Erano gli anni ottanta, quelli degli albori del danno biologico, con la scoperta del “danno alla salute” da parte della Corte Costituzionale e la rilevanza sempre maggiore del ruolo del medico legale che, appunto, doveva agevolare la liquidazione del danno con l’indicazione della percentuale di limitazione funzionale subita dalla vittima di un illecito.

Di qui la necessità di approfondire i temi giuridici ma anche medico legali e queste le parole di Giannini per ricordare la nascita del gruppo di studio ancora oggi attivo e noto come Medicina e Diritto: “A Milano costituimmo un gruppo di studio composto da medici legali, come Walter Brondolo, Antonio Farneti e Franco Mangili, cattedratici di vaglia dell’Istituto di Medicina Legale della Statale; da magistrati come Umberto Loi ed Ersilio Secchi; da avvocati come il sottoscritto e il collega Mario Pogliani, altro ‘parafanghista’ di razza, acuto studioso dei problemi della responsabilità civile; e da Giovanni Toscano, assicuratore colto e sensibile”.

Anche qui numerosi sono i ricordi e gli aneddoti comici sui medici legali: “riguardo ai comportamenti bizzarri di medici che, come apprendisti stregoni, si improvvisavano medici legali senza averne la preparazione, esiste una antologia di horribilia, dalla quale traggo qualche esempio:
Il paziente presenta “polpaccialgia” agli arti inferiori; riferì un altro di avere riscontrato “manite” alle mani (prurito? voglia di fare a botte?); un altro ancora attestò che il periziando aveva subito “botta acuta” (chissà com’era la botta ottusa)”.
Erano i primi anni di rilevanza giudiziaria della professione del medico legale, ove l’assenza di uno specifico albo dei consulenti presso il tribunale induceva molti ad improvvisarsi esperti: “quando non contenevano nefandezze da festival dell’umorismo, le relazioni peritali del periodo selvaggio erano uniformemente squallide, anche perché erano probabilmente fatte con lo stampino”.
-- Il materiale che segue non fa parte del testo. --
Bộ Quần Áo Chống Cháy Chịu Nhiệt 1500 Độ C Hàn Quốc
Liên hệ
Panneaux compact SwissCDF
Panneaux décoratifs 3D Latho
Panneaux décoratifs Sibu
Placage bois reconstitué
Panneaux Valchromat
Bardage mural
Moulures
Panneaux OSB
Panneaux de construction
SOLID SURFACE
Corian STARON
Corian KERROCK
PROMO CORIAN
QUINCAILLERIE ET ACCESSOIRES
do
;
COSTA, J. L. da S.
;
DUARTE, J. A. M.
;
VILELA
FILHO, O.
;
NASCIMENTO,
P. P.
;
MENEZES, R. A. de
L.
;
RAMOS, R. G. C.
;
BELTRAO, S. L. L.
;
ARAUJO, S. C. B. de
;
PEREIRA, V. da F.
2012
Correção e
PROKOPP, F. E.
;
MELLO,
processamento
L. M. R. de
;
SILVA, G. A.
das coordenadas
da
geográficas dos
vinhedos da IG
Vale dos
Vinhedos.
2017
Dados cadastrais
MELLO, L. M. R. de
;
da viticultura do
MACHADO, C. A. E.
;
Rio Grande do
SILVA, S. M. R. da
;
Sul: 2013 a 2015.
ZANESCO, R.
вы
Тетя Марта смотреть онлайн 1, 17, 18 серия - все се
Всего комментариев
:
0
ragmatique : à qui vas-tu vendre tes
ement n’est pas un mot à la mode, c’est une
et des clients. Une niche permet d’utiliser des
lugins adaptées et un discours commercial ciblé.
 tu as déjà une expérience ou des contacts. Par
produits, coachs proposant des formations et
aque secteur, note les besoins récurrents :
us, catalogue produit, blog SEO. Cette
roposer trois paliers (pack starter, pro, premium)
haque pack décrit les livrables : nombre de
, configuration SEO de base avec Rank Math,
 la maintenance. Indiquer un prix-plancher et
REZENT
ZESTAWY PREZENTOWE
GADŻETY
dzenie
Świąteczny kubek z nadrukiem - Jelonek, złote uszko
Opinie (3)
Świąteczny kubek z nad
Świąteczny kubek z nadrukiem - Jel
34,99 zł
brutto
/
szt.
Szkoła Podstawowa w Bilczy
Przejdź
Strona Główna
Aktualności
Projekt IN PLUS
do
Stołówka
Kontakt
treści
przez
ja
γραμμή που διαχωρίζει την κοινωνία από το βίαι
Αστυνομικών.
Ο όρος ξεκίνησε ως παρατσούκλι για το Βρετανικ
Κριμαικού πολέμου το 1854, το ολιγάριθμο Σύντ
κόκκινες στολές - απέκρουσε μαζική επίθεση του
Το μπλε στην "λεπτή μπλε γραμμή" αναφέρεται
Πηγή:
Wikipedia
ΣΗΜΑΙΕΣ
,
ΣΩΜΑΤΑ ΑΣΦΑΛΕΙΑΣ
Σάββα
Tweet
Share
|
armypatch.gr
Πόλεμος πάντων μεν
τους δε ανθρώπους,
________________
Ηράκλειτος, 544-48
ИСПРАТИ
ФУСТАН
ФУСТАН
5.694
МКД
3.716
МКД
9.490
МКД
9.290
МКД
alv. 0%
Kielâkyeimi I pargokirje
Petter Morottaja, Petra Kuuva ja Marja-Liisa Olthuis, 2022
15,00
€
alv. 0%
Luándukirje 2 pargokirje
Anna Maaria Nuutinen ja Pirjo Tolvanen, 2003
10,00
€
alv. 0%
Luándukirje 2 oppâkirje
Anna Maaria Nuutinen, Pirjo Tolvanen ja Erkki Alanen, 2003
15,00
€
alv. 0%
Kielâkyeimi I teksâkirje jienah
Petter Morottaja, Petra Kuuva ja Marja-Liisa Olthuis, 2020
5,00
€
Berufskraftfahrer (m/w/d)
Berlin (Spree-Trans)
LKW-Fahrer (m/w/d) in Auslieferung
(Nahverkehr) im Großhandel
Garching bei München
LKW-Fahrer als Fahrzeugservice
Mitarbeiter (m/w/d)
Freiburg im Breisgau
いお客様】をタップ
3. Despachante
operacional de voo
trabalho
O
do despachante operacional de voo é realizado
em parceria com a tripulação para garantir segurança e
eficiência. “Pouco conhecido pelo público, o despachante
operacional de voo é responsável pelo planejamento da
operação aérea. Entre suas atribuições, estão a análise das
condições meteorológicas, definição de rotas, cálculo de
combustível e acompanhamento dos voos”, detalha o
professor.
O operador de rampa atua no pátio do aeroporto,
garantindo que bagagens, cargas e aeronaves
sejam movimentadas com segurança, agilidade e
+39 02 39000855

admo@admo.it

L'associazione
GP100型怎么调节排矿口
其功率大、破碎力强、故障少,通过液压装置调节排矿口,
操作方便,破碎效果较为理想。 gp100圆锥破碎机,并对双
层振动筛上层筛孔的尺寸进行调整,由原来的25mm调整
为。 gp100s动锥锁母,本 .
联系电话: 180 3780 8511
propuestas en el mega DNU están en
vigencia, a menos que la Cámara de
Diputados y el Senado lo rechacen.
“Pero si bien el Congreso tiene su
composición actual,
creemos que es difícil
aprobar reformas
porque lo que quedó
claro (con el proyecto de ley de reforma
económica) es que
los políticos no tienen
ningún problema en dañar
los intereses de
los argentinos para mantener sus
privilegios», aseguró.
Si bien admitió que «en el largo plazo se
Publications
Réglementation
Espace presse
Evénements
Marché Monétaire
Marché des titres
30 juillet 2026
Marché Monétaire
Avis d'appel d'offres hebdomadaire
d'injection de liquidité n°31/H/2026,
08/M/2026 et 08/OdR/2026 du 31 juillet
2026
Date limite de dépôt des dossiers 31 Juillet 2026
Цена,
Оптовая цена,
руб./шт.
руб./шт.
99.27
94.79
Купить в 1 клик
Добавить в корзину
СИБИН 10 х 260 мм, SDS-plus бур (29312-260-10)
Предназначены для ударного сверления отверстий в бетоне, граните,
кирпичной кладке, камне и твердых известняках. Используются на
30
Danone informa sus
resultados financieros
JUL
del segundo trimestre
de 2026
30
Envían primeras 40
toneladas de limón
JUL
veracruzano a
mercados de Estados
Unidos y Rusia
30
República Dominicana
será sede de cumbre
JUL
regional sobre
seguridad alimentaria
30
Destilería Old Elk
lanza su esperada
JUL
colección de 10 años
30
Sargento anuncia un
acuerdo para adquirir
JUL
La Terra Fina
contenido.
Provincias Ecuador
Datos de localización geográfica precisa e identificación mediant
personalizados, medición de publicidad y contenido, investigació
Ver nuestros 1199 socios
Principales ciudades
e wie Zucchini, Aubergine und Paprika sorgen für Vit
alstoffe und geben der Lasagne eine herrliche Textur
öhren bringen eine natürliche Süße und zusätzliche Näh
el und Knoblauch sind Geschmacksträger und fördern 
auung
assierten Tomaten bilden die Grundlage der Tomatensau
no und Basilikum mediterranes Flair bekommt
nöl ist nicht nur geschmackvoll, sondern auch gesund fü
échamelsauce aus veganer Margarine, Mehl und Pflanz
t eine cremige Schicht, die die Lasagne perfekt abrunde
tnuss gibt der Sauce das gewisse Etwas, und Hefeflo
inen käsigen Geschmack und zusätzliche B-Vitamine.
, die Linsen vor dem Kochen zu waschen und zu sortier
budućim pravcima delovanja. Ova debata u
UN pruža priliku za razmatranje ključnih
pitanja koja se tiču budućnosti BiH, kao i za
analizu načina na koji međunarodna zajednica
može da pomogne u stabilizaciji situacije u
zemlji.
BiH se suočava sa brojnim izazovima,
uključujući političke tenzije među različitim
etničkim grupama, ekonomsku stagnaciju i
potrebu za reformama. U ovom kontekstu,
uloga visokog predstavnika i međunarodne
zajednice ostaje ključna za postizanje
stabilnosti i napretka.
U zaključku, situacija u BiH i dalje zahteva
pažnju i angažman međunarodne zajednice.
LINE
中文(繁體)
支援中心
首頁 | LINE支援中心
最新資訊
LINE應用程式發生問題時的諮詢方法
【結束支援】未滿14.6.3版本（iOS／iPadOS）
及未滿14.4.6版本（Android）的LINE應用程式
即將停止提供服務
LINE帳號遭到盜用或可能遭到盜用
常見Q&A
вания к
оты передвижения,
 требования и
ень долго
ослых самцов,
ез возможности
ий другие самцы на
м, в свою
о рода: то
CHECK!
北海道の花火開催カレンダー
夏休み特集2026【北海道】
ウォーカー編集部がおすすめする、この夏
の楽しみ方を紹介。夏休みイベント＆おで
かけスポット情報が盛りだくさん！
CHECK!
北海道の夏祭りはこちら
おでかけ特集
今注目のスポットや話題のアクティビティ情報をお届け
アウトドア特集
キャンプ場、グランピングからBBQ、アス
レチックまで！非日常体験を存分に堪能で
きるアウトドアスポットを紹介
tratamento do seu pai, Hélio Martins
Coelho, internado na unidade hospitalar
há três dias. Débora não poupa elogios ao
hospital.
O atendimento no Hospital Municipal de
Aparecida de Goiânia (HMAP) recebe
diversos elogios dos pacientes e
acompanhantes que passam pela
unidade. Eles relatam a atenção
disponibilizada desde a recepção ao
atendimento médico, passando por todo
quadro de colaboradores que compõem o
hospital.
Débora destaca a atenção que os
Ed ancora – tra gli aneddoti più curiosi – “qualche volta si leggeva anche che il ‘periziando’ (il quale, stranamente, rimaneva tale anche a operazioni peritali concluse, e quindi quando non era più periziando, ma ‘periziato’) non presentava nulla di anormale, neppure nella posizione ‘orante’; espressione che faceva immaginare il danneggiato che implorava «dottò fagli caccià i soldi, ma tanti!»”.

L’umorismo serve anche per affrontare seriamente i problemi, come quello dell’inadeguatezza scientifica dei consulenti preparati ed adeguati al compito loro assegnato dal giudice.
Un problema anche oggi (sempre meno, invero), ma visto con la lente dell’ironia e del bonario piacere, che ci avvolge sempre leggendo il Giannini e il ricordo del lontano passato.